Output the whole listing exactly, with no pictures.

Supplied data:
-.-.-
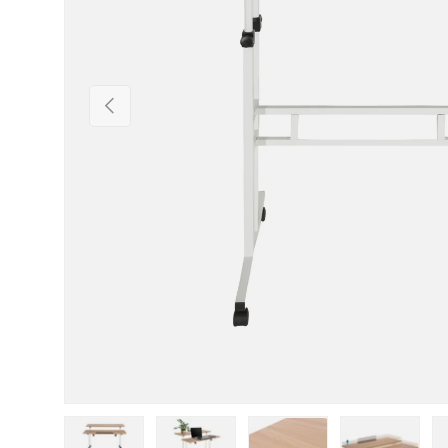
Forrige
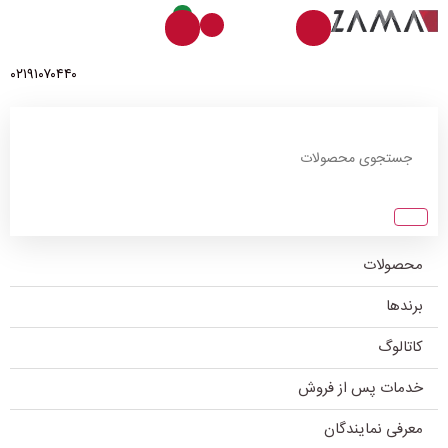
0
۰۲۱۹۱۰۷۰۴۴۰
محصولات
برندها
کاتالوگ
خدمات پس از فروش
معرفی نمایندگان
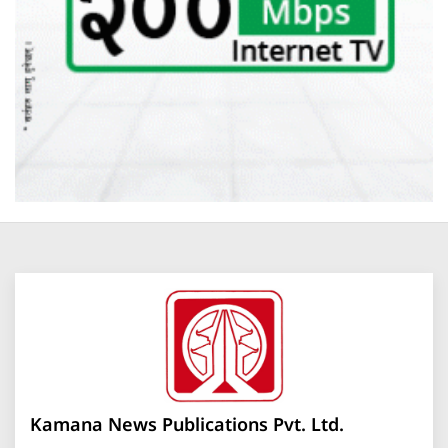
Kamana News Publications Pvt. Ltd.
-.-.-
Exercise output:
Forrige
0
۰۲۱۹۱۰۷۰۴۴۰
محصولات
برندها
کاتالوگ
خدمات پس از فروش
معرفی نمایندگان
Kamana News Publications Pvt. Ltd.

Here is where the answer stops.